According to the Valentinian tradition, Paul and the other apostles revealed these teachings only to those who were 'spiritually mature’.

1 Corinthians 2:6-8:

“6Howbeit we speak wisdom among them that are perfect: yet not the wisdom of this world, nor of the princes of this world, that come to nought: 7But we speak the wisdom of God in a mystery, even the hidden wisdom, which God ordained before the world unto our glory: 8Which none of the princes of this world knew: for had they known it, they would not have crucified the Lord of glory.”

With this, we return to our often-broached conversation concerning parables and the Unforgiveable Sin; remember that Jesus spoke in parables to protect the uninitiated from themselves. For a warning, we have this passage from Hebrews to recall:

Hebrews 6:4-6:

4 It is impossible for those who have once been enlightened, who have tasted the heavenly gift, who have shared in the Holy Spirit, 
5 who have tasted the goodness of the word of God and the powers of the coming age, 6 if they fall away, to be brought back to repentance, because to their loss they are crucifying the Son of God all over again and subjecting him to public disgrace.”
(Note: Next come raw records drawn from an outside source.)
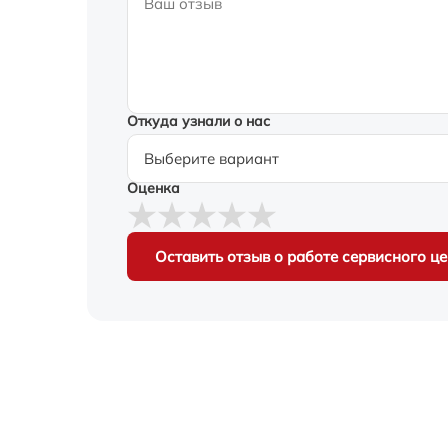
Откуда узнали о нас
Оценка
Оставить отзыв о работе сервисного ц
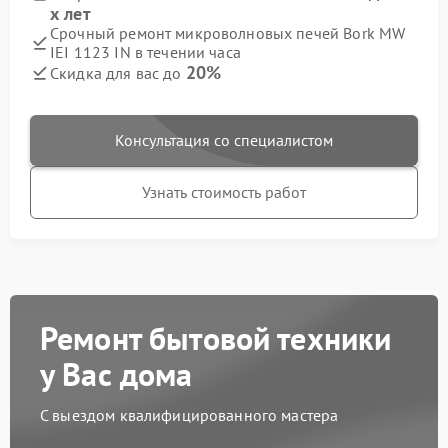
х лет
Срочный ремонт микроволновых печей Bork MW
IEI 1123 IN в течении часа
20%
Скидка для вас до
Консультация со специалистом
Узнать стоимость работ
Ремонт бытовой техники
у Вас дома
С выездом квалифицированного мастера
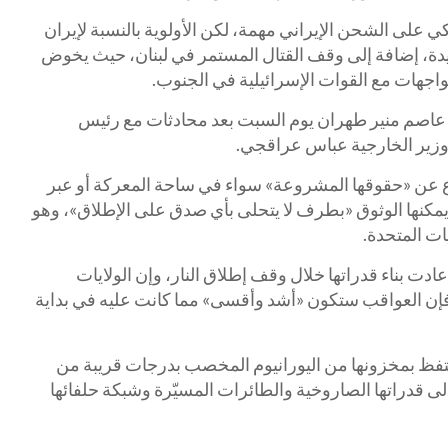
 على الشحن الإيراني مهمة، لكن الأولوية بالنسبة لإيران
دة، إضافة إلى وقف القتال المستمر في لبنان، حيث يخوض
واجهات مع القوات الإسرائيلية في الجنوب.
ل عاصم منير طهران يوم السبت بعد محادثات مع رئيس
 ووزير الخارجية عباس عراقجي.
ع عن «حقوقها المشروعة» سواء في ساحة المعركة أو عبر
يمكنها الوثوق «بطرف لا يتحلى بأي صدق على الإطلاق»، وهو
ات المتحدة.
عادت بناء قدراتها خلال وقف إطلاق النار، وإن الولايات
 فإن العواقب ستكون «أشد وأقسى» مما كانت عليه في بداية
حتفظ بمخزونها من اليورانيوم المخصب بدرجات قريبة من
 قدراتها الصاروخية والطائرات المسيّرة وشبكة حلفائها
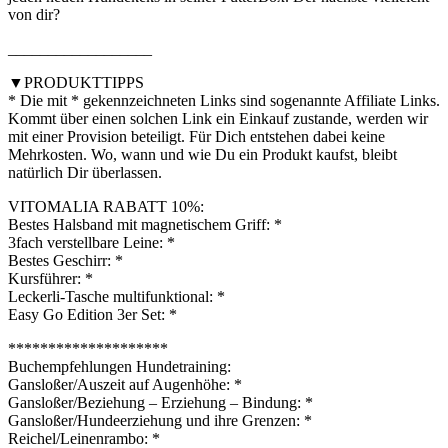
von dir?
__________________
▼PRODUKTTIPPS
* Die mit * gekennzeichneten Links sind sogenannte Affiliate Links.
Kommt über einen solchen Link ein Einkauf zustande, werden wir
mit einer Provision beteiligt. Für Dich entstehen dabei keine
Mehrkosten. Wo, wann und wie Du ein Produkt kaufst, bleibt
natürlich Dir überlassen.
VITOMALIA RABATT 10%:
Bestes Halsband mit magnetischem Griff: *
3fach verstellbare Leine: *
Bestes Geschirr: *
Kursführer: *
Leckerli-Tasche multifunktional: *
Easy Go Edition 3er Set: *
********************
Buchempfehlungen Hundetraining:
Gansloßer/Auszeit auf Augenhöhe: *
Gansloßer/Beziehung – Erziehung – Bindung: *
Gansloßer/Hundeerziehung und ihre Grenzen: *
Reichel/Leinenrambo: *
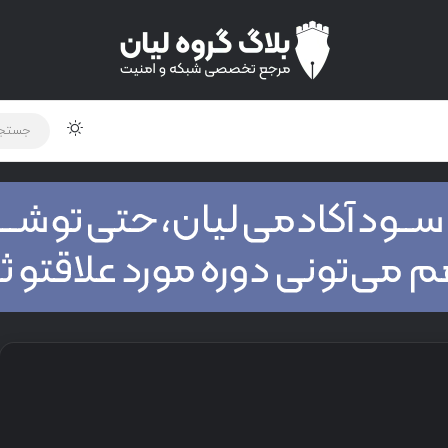
تغییر پوس
لود دوره و ابزار
برنامه نویسی
شبکه
اخبار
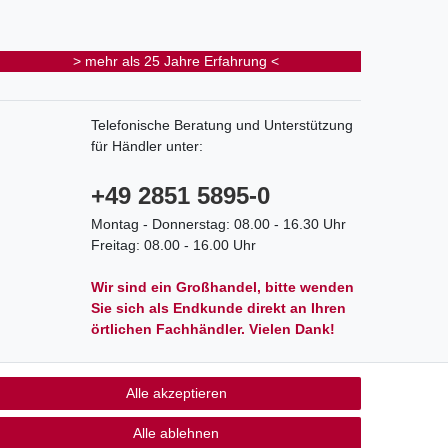
> mehr als 25 Jahre Erfahrung <
Telefonische Beratung und Unterstützung
für Händler unter:
+49 2851 5895-0
Montag - Donnerstag: 08.00 - 16.30 Uhr
Freitag: 08.00 - 16.00 Uhr
Wir sind ein Großhandel, bitte wenden
Sie sich als Endkunde direkt an Ihren
örtlichen Fachhändler. Vielen Dank!
Alle akzeptieren
akt
Alle ablehnen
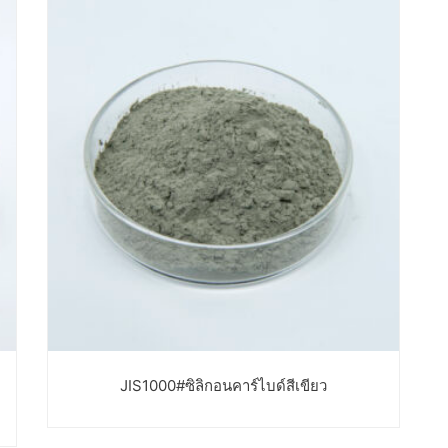
JIS1000#ซิลิกอนคาร์ไบด์สีเขียว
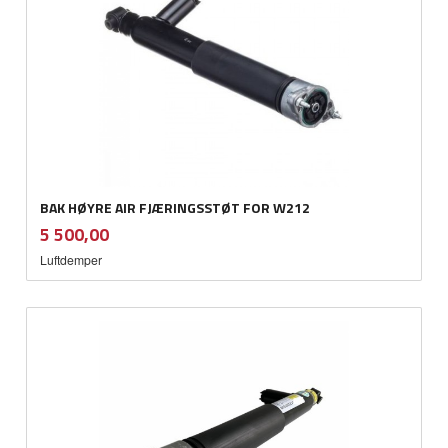
BAK HØYRE AIR FJÆRINGSSTØT FOR W212
inkl.
Pris
5 500,00
mva.
Luftdemper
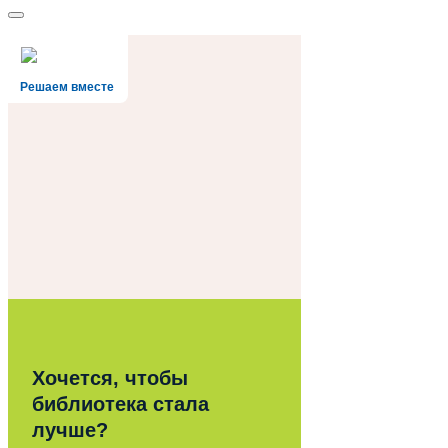
Решаем вместе
Хочется, чтобы
библиотека стала
лучше?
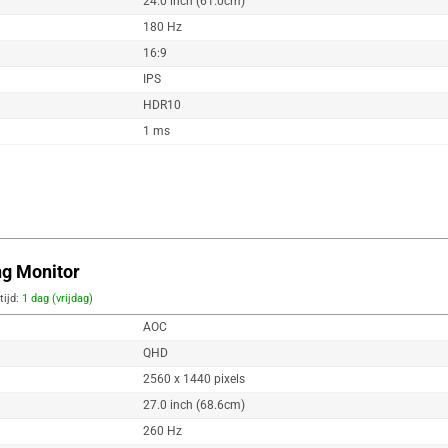
24.0 inch (61.0cm)
180 Hz
16:9
IPS
HDR10
1 ms
g Monitor
tijd:
1 dag (vrijdag)
AOC
QHD
2560 x 1440 pixels
27.0 inch (68.6cm)
260 Hz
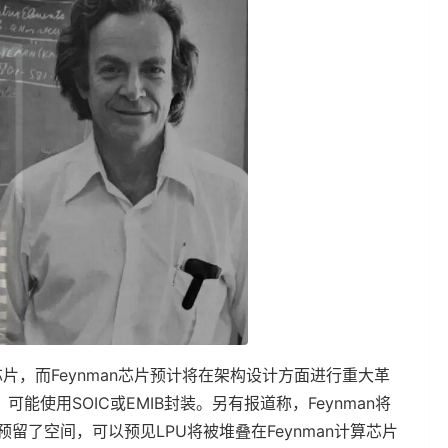
芯片，而Feynman芯片预计将在架构设计方面进行重大革
使用SOIC或EMIB封装。另有报道称，Feynman将
接预留了空间，可以预见LPU将被堆叠在Feynman计算芯片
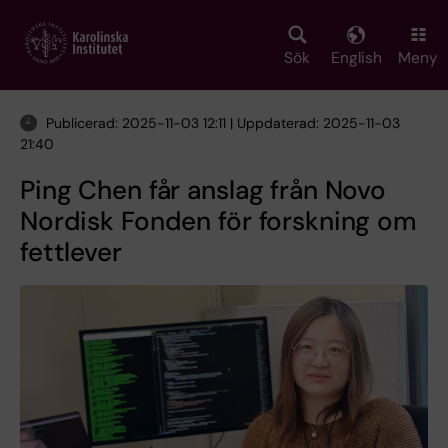
Skip
to
main
Sök
English
Meny
content
Publicerad: 2025-11-03 12:11 | Uppdaterad: 2025-11-03
21:40
Ping Chen får anslag från Novo
Nordisk Fonden för forskning om
fettlever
Continuing with this subject, I now turn to Swedenborg and his Heavenly Secrets: Whenever I read Swedenborg, the mad 18th Century Mystic, I am struck by the use of archaic language mixed in with perfectly contemporary, very clear and very simply expressed thoughts, quite readily accessible to the modern mind. Remember the section of Heavenly Secrets I am reading is concerned with interpreting the very first passages in Genesis. Related to Original Sin and the Expulsion from the Garden, Swedenborg has this to say on the subject of the parable, secret knowledge, and their relationship to the Unforgiveable Sin:

“The other secret is that if they had learned the mysteries of faith, they would have been destroyed forever. Such is the meaning of the words:
now perhaps people will put out their hand and take from the tree of lives as well, and eat, and live forever. “


[Sidebar: For the sake of clarity, I must insert a little word of explanation, an explanation which Swedenborg supplies himself, later on, but which I think deserves some attention right now—otherwise what follows immediately may not make any sense. The point here is that, when Swedenborg points out that a sinner may live forever, this is NOT a good thing. Souls unprepared for enlightenment will profane the divine and thus permanently bar themselves from Heaven.]

“The situation is this:
People can reach a point where the structure of their life is turned upside down; they have no interest in receiving life or wisdom from any other source than themselves and their own powers. Under these circumstances,
when they hear anything about faith, no matter what it is, they debate in their minds whether it is true or not. Because they make
themselves—their sense impressions and the facts they have learned—their authority, they cannot help denying; and when they deny, they blaspheme and profane. They end up with no concern about whether they are intermingling profane and holy things.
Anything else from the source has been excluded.